■ ABOUT THIS EXERCISE
The pictures do not belong in the copy. Restate all of the records word for word.

■ DATA FOR THE TASK

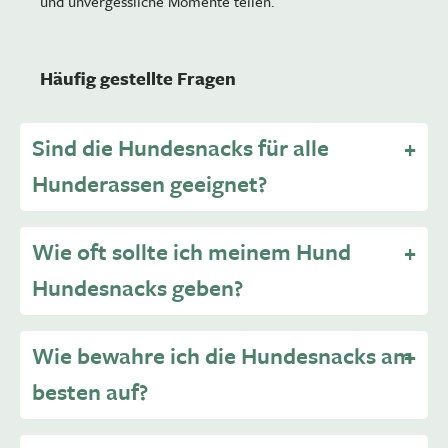
und unvergessliche Momente teilen.
Häufig gestellte Fragen
Sind die Hundesnacks für alle
Hunderassen geeignet?
Wie oft sollte ich meinem Hund
Hundesnacks geben?
Wie bewahre ich die Hundesnacks am
besten auf?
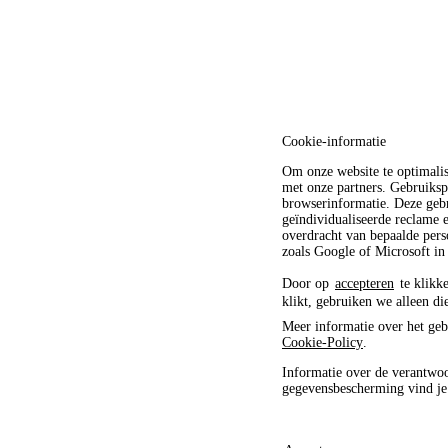
Cookie-informatie
Om onze website te optimali
met onze partners. Gebruiksp
browserinformatie. Deze gebr
geïndividualiseerde reclame
overdracht van bepaalde pers
zoals Google of Microsoft in
Door op
accepteren
te klikke
klikt, gebruiken we alleen di
Meer informatie over het geb
Cookie-Policy
.
Informatie over de verantwoo
gegevensbescherming vind j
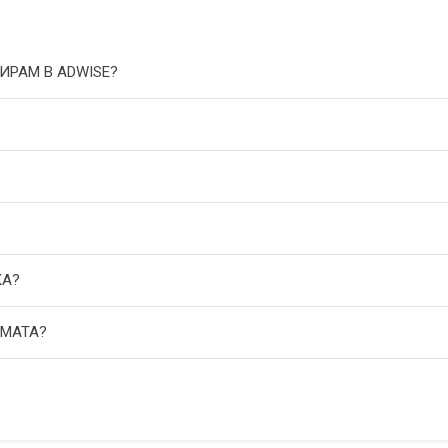
ИРАМ В ADWISE?
КА?
АМАТА?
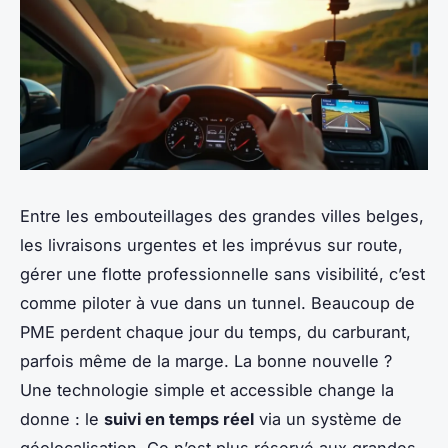
Entre les embouteillages des grandes villes belges,
les livraisons urgentes et les imprévus sur route,
gérer une flotte professionnelle sans visibilité, c’est
comme piloter à vue dans un tunnel. Beaucoup de
PME perdent chaque jour du temps, du carburant,
parfois même de la marge. La bonne nouvelle ?
Une technologie simple et accessible change la
donne : le
suivi en temps réel
via un système de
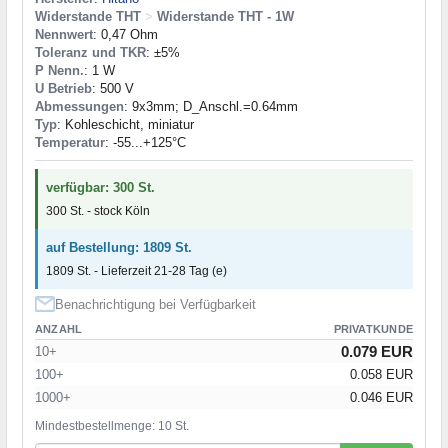
Widerstande THT
>
Widerstande THT - 1W
Nennwert
: 0,47 Ohm
Toleranz und TKR
: ±5%
P Nenn.
: 1 W
U Betrieb
: 500 V
Abmessungen
: 9x3mm; D_Anschl.=0.64mm
Typ
: Kohleschicht, miniatur
Temperatur
: -55...+125°C
verfügbar: 300 St.
300 St. - stock Köln
auf Bestellung: 1809 St.
1809 St. - Lieferzeit 21-28 Tag (e)
Benachrichtigung bei Verfügbarkeit
ANZAHL
PRIVATKUNDE
0.079 EUR
10+
100+
0.058 EUR
1000+
0.046 EUR
Mindestbestellmenge: 10 St.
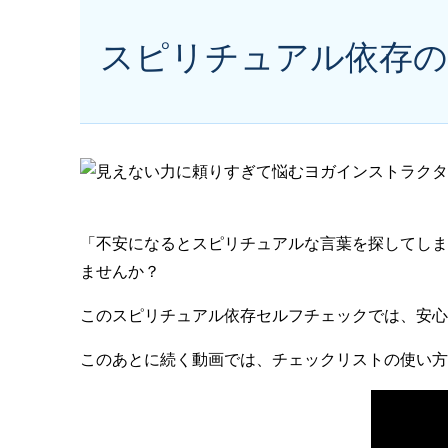
スピリチュアル依存
「不安になるとスピリチュアルな言葉を探してしま
ませんか？
このスピリチュアル依存セルフチェックでは、安心
このあとに続く動画では、チェックリストの使い方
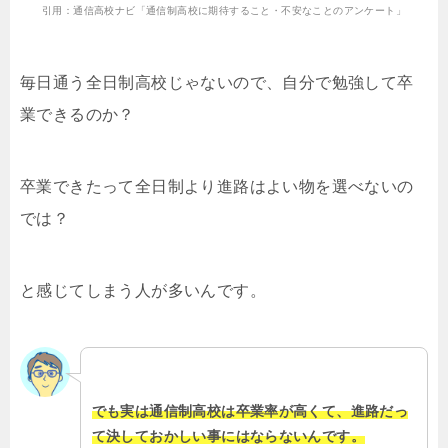
引用：通信高校ナビ「通信制高校に期待すること・不安なことのアンケート」
毎日通う全日制高校じゃないので、自分で勉強して卒
業できるのか？
卒業できたって全日制より進路はよい物を選べないの
では？
と感じてしまう人が多いんです。
でも実は通信制高校は卒業率が高くて、進路だっ
て決しておかしい事にはならないんです。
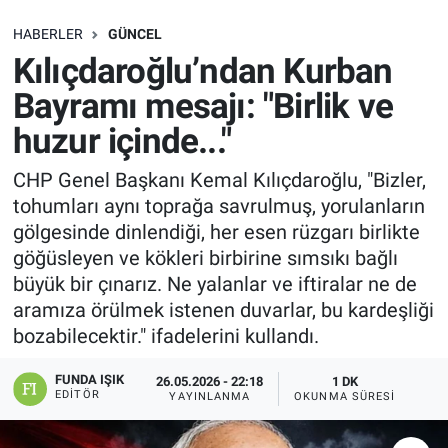
SAĞLIK
HABERLER
GÜNCEL
Kılıçdaroğlu’ndan Kurban
EKONOMİ
Bayramı mesajı: "Birlik ve
huzur içinde..."
EĞİTİM
CHP Genel Başkanı Kemal Kılıçdaroğlu, "Bizler,
ÖZEL HABER
tohumları aynı toprağa savrulmuş, yorulanların
gölgesinde dinlendiği, her esen rüzgarı birlikte
Keşfet
göğüsleyen ve kökleri birbirine sımsıkı bağlı
büyük bir çınarız. Ne yalanlar ve iftiralar ne de
ASTROLOJİ
aramıza örülmek istenen duvarlar, bu kardeşliği
bozabilecektir." ifadelerini kullandı.
MANŞET
FUNDA IŞIK
26.05.2026 - 22:18
1 DK
RESMİ İLANLAR
EDITÖR
YAYINLANMA
OKUNMA SÜRESI
İLAN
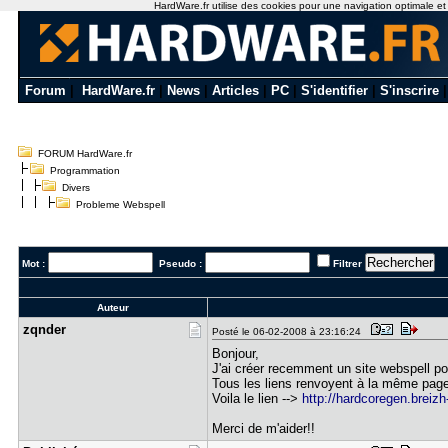
HardWare.fr utilise des cookies pour une navigation optimale et de
Forum
|
HardWare.fr
|
News
|
Articles
|
PC
|
S'identifier
|
S'inscrire
FORUM HardWare.fr
Programmation
Divers
Probleme Webspell
Mot :
Pseudo :
Filtrer
Auteur
zqnder
Posté le 06-02-2008 à 23:16:24
Bonjour,
J'ai créer recemment un site webspell p
Tous les liens renvoyent à la même page
Voila le lien -->
http://hardcoregen.breizh
Merci de m'aider!!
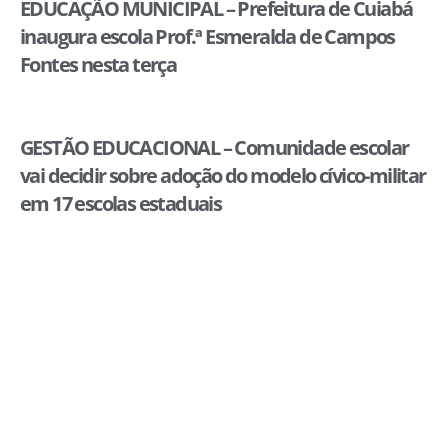
EDUCAÇÃO MUNICIPAL – Prefeitura de Cuiabá
inaugura escola Prof.ª Esmeralda de Campos
Fontes nesta terça
GESTÃO EDUCACIONAL – Comunidade escolar
vai decidir sobre adoção do modelo cívico-militar
em 17 escolas estaduais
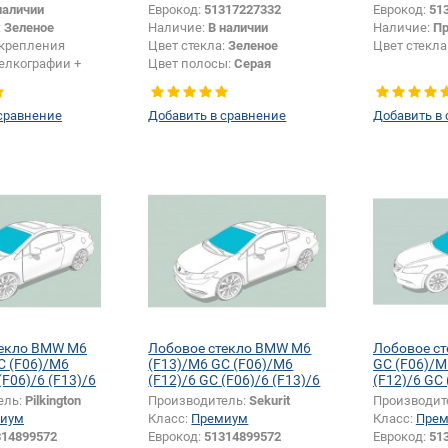
наличии
Еврокод:
51317227332
Еврокод:
51
:
Зеленое
Наличие:
В наличии
Наличие:
Пр
крепления
Цвет стекла:
Зеленое
Цвет стекла
елкографии +
Цвет полосы:
Серая
Появление или изменение
шелкографии:
Да
сравнение
Добавить в сравнение
Добавить в
текло BMW M6
Лобовое стекло BMW M6
Лобовое с
C (F06)/M6
(F13)/M6 GC (F06)/M6
GC (F06)/M
(F06)/6 (F13)/6
(F12)/6 GC (F06)/6 (F13)/6
(F12)/6 GC 
(F12)
(F12)
ель:
Pilkington
Производитель:
Sekurit
Производит
иум
Класс:
Премиум
Класс:
Пре
314899572
Еврокод:
51314899572
Еврокод:
51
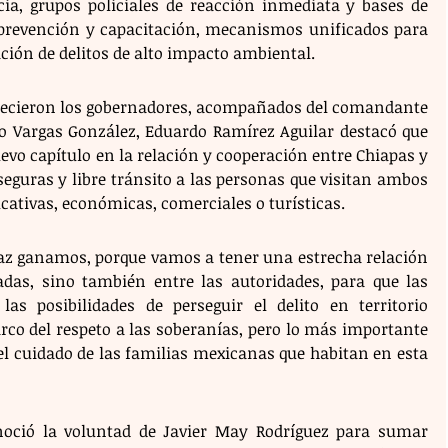
cia, grupos policiales de reacción inmediata y bases de 
prevención y capacitación, mecanismos unificados para 
ción de delitos de alto impacto ambiental.
recieron los gobernadores, acompañados del comandante 
dro Vargas González, Eduardo Ramírez Aguilar destacó que 
vo capítulo en la relación y cooperación entre Chiapas y 
eguras y libre tránsito a las personas que visitan ambos 
cativas, económicas, comerciales o turísticas.
Paz ganamos, porque vamos a tener una estrecha relación 
as, sino también entre las autoridades, para que las 
as posibilidades de perseguir el delito en territorio 
rco del respeto a las soberanías, pero lo más importante 
 el cuidado de las familias mexicanas que habitan en esta 
oció la voluntad de Javier May Rodríguez para sumar 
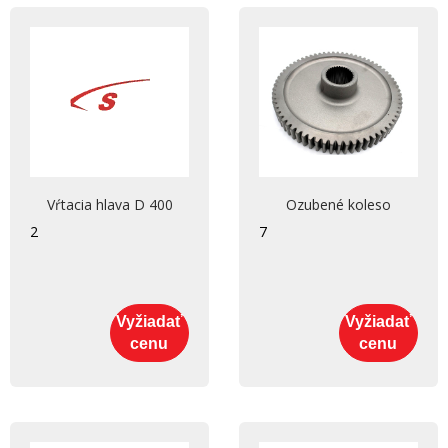
Vŕtacia hlava D 400
Ozubené koleso
2
7
Vyžiadať
Vyžiadať
cenu
cenu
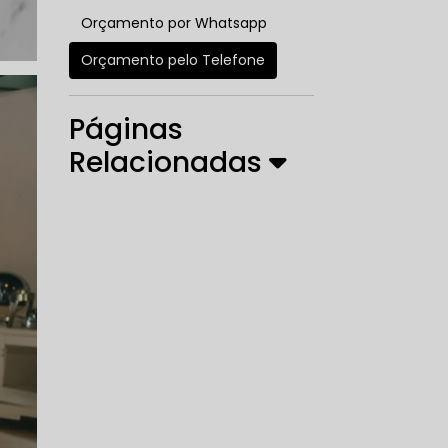
Orçamento por Whatsapp
Orçamento pelo Telefone
Páginas
Relacionadas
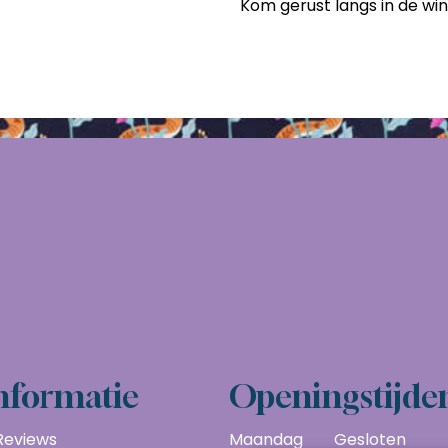
Kom gerust langs in de wi
nformatie
Openingstijde
Reviews
Maandag
Gesloten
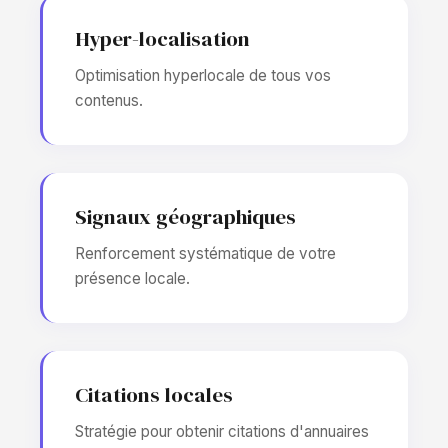
Hyper-localisation
Optimisation hyperlocale de tous vos
contenus.
Signaux géographiques
Renforcement systématique de votre
présence locale.
Citations locales
Stratégie pour obtenir citations d'annuaires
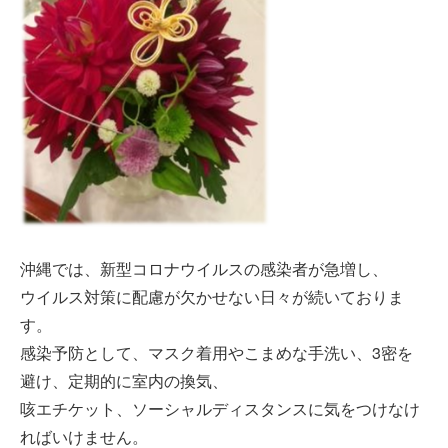
沖縄では、新型コロナウイルスの感染者が急増し、
ウイルス対策に配慮が欠かせない日々が続いておりま
す。
感染予防として、マスク着用やこまめな手洗い、3密を
避け、定期的に室内の換気、
咳エチケット、ソーシャルディスタンスに気をつけなけ
ればいけません。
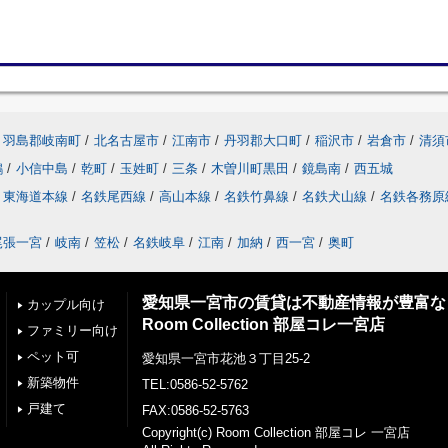
羽島郡岐南町
/
北名古屋市
/
江南市
/
丹羽郡大口町
/
稲沢市
/
岩倉市
/
清須
鶉
/
小信中島
/
乾町
/
玉姓町
/
三条
/
木曽川町黒田
/
鏡島南
/
西五城
東海道本線
/
名鉄尾西線
/
高山本線
/
名鉄竹鼻線
/
名鉄犬山線
/
名鉄各務原
尾張一宮
/
岐南
/
笠松
/
名鉄岐阜
/
江南
/
加納
/
西一宮
/
奥町
愛知県一宮市の賃貸は不動産情報が豊富な
カップル向け
Room Collection 部屋コレ一宮店
ファミリー向け
ペット可
愛知県一宮市花池３丁目25-2
新築物件
TEL:0586-52-5762
戸建て
FAX:0586-52-5763
Copyright(c) Room Collection 部屋コレ 一宮店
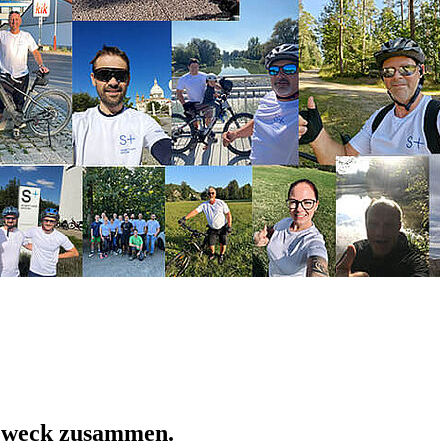
 Zweck zusammen.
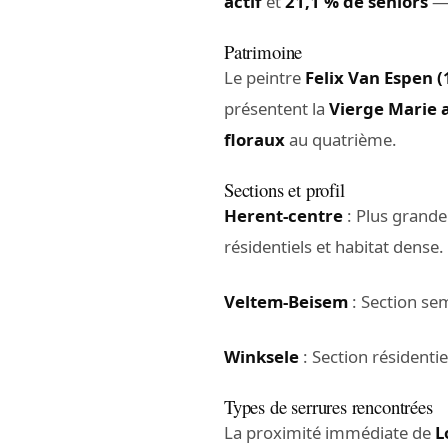
actif
et
21,1 % de seniors
— 
Patrimoine
Le peintre
Felix Van Espen 
présentent la
Vierge Marie 
floraux
au quatrième.
Sections et profil
Herent-centre
: Plus grande
résidentiels et habitat dense.
Veltem-Beisem
: Section sem
Winksele
: Section résidentie
Types de serrures rencontrées
La proximité immédiate de
L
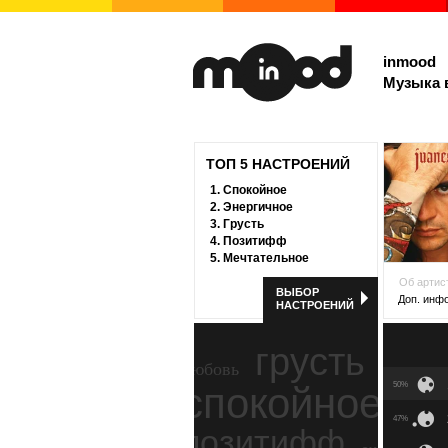
inmood
Музыка 
ТОП 5 НАСТРОЕНИЙ
1.
Спокойное
2.
Энергичное
3.
Грусть
4.
Позитифф
5.
Мечтательное
Об артис
ВЫБОР
Доп. инф
НАСТРОЕНИЙ
грусть
любовь
спокойное
50%
ност
47%
позитифф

■ PROBLEM SOLUTION
und unvergessliche Momente teilen.
Häufig gestellte Fragen
Sind die Hundesnacks für alle
Hunderassen geeignet?
Wie oft sollte ich meinem Hund
Hundesnacks geben?
Wie bewahre ich die Hundesnacks am
besten auf?
Cookie-informatie
Om onze website te optimali
met onze partners. Gebruiksp
browserinformatie. Deze gebr
geïndividualiseerde reclame
overdracht van bepaalde pers
zoals Google of Microsoft in
Door op
accepteren
te klikke
klikt, gebruiken we alleen di
Meer informatie over het geb
Cookie-Policy
.
Informatie over de verantwoo
gegevensbescherming vind j
ИРАМ В ADWISE?
КА?
АМАТА?
Entre les embouteillages des grandes villes belges,
les livraisons urgentes et les imprévus sur route,
gérer une flotte professionnelle sans visibilité, c’est
comme piloter à vue dans un tunnel. Beaucoup de
PME perdent chaque jour du temps, du carburant,
parfois même de la marge. La bonne nouvelle ?
Une technologie simple et accessible change la
donne : le
suivi en temps réel
via un système de
Widerstande THT
>
Widerstande THT - 1W
Nennwert
: 0,47 Ohm
Toleranz und TKR
: ±5%
P Nenn.
: 1 W
U Betrieb
: 500 V
Abmessungen
: 9x3mm; D_Anschl.=0.64mm
Typ
: Kohleschicht, miniatur
Temperatur
: -55...+125°C
verfügbar: 300 St.
300 St. - stock Köln
auf Bestellung: 1809 St.
1809 St. - Lieferzeit 21-28 Tag (e)
Benachrichtigung bei Verfügbarkeit
ANZAHL
PRIVATKUNDE
0.079 EUR
10+
100+
0.058 EUR
1000+
0.046 EUR
Mindestbestellmenge: 10 St.
スピリチュアル依存
「不安になるとスピリチュアルな言葉を探してしま
ませんか？
このスピリチュアル依存セルフチェックでは、安心
このあとに続く動画では、チェックリストの使い方
引用：通信高校ナビ「通信制高校に期待すること・不安なことのアンケート」
毎日通う全日制高校じゃないので、自分で勉強して卒
業できるのか？
卒業できたって全日制より進路はよい物を選べないの
では？
と感じてしまう人が多いんです。
でも実は通信制高校は卒業率が高くて、進路だっ
て決しておかしい事にはならないんです。
SAĞLIK
HABERLER
GÜNCEL
Kılıçdaroğlu’ndan Kurban
EKONOMİ
Bayramı mesajı: "Birlik ve
huzur içinde..."
EĞİTİM
CHP Genel Başkanı Kemal Kılıçdaroğlu, "Bizler,
ÖZEL HABER
tohumları aynı toprağa savrulmuş, yorulanların
gölgesinde dinlendiği, her esen rüzgarı birlikte
Keşfet
göğüsleyen ve kökleri birbirine sımsıkı bağlı
büyük bir çınarız. Ne yalanlar ve iftiralar ne de
ASTROLOJİ
aramıza örülmek istenen duvarlar, bu kardeşliği
bozabilecektir." ifadelerini kullandı.
MANŞET
FUNDA IŞIK
26.05.2026 - 22:18
1 DK
RESMİ İLANLAR
EDITÖR
YAYINLANMA
OKUNMA SÜRESI
İLAN
HardWare.fr utilise des cookies pour une navigation optimale et de
Forum
|
HardWare.fr
|
News
|
Articles
|
PC
|
S'identifier
|
S'inscrire
FORUM HardWare.fr
Programmation
Divers
Probleme Webspell
Mot :
Pseudo :
Filtrer
Auteur
zqnder
Posté le 06-02-2008 à 23:16:24
Bonjour,
J'ai créer recemment un site webspell p
Tous les liens renvoyent à la même page
Voila le lien -->
http://hardcoregen.breizh
Merci de m'aider!!
EDUCAÇÃO MUNICIPAL – Prefeitura de Cuiabá
inaugura escola Prof.ª Esmeralda de Campos
Fontes nesta terça
GESTÃO EDUCACIONAL – Comunidade escolar
vai decidir sobre adoção do modelo cívico-militar
em 17 escolas estaduais
наличии
Еврокод:
51317227332
Еврокод:
51
:
Зеленое
Наличие:
В наличии
Наличие:
Пр
крепления
Цвет стекла:
Зеленое
Цвет стекла
елкографии +
Цвет полосы:
Серая
Появление или изменение
шелкографии:
Да
сравнение
Добавить в сравнение
Добавить в
текло BMW M6
Лобовое стекло BMW M6
Лобовое с
C (F06)/M6
(F13)/M6 GC (F06)/M6
GC (F06)/M
(F06)/6 (F13)/6
(F12)/6 GC (F06)/6 (F13)/6
(F12)/6 GC 
(F12)
(F12)
ель:
Pilkington
Производитель:
Sekurit
Производит
иум
Класс:
Премиум
Класс:
Пре
314899572
Еврокод:
51314899572
Еврокод:
51
cia, grupos policiales de reacción inmediata y bases de 
prevención y capacitación, mecanismos unificados para 
ción de delitos de alto impacto ambiental.
recieron los gobernadores, acompañados del comandante 
dro Vargas González, Eduardo Ramírez Aguilar destacó que 
vo capítulo en la relación y cooperación entre Chiapas y 
eguras y libre tránsito a las personas que visitan ambos 
cativas, económicas, comerciales o turísticas.
Paz ganamos, porque vamos a tener una estrecha relación 
as, sino también entre las autoridades, para que las 
as posibilidades de perseguir el delito en territorio 
rco del respeto a las soberanías, pero lo más importante 
 el cuidado de las familias mexicanas que habitan en esta 
oció la voluntad de Javier May Rodríguez para sumar 
Vŕtacia hlava D 400
Ozubené koleso
2
7
Vyžiadať
Vyžiadať
cenu
cenu
Orçamento por Whatsapp
Orçamento pelo Telefone
Páginas
Relacionadas
Kom gerust langs in de wi
nformatie
Openingstijde
Reviews
Maandag
Gesloten
Hyper-localisation
Optimisation hyperlocale de tous vos
contenus.
Signaux géographiques
Renforcement systématique de votre
présence locale.
Citations locales
Stratégie pour obtenir citations d'annuaires
沖縄では、新型コロナウイルスの感染者が急増し、
ウイルス対策に配慮が欠かせない日々が続いておりま
す。
感染予防として、マスク着用やこまめな手洗い、3密を
避け、定期的に室内の換気、
咳エチケット、ソーシャルディスタンスに気をつけなけ
ればいけません。
羽島郡岐南町
/
北名古屋市
/
江南市
/
丹羽郡大口町
/
稲沢市
/
岩倉市
/
清須
鶉
/
小信中島
/
乾町
/
玉姓町
/
三条
/
木曽川町黒田
/
鏡島南
/
西五城
東海道本線
/
名鉄尾西線
/
高山本線
/
名鉄竹鼻線
/
名鉄犬山線
/
名鉄各務原
尾張一宮
/
岐南
/
笠松
/
名鉄岐阜
/
江南
/
加納
/
西一宮
/
奥町
愛知県一宮市の賃貸は不動産情報が豊富な
カップル向け
Room Collection 部屋コレ一宮店
ファミリー向け
ペット可
愛知県一宮市花池３丁目25-2
新築物件
TEL:0586-52-5762
戸建て
FAX:0586-52-5763
Copyright(c) Room Collection 部屋コレ 一宮店
 Zweck zusammen.
actif
et
21,1 % de seniors
— 
Patrimoine
Le peintre
Felix Van Espen 
présentent la
Vierge Marie 
floraux
au quatrième.
Sections et profil
Herent-centre
: Plus grande
résidentiels et habitat dense.
Veltem-Beisem
: Section sem
Winksele
: Section résidentie
Types de serrures rencontrées
La proximité immédiate de
L
inmood
Музыка 
ТОП 5 НАСТРОЕНИЙ
1.
Спокойное
2.
Энергичное
3.
Грусть
4.
Позитифф
5.
Мечтательное
Об артис
ВЫБОР
Доп. инф
НАСТРОЕНИЙ
грусть
любовь
спокойное
50%
ност
47%
позитифф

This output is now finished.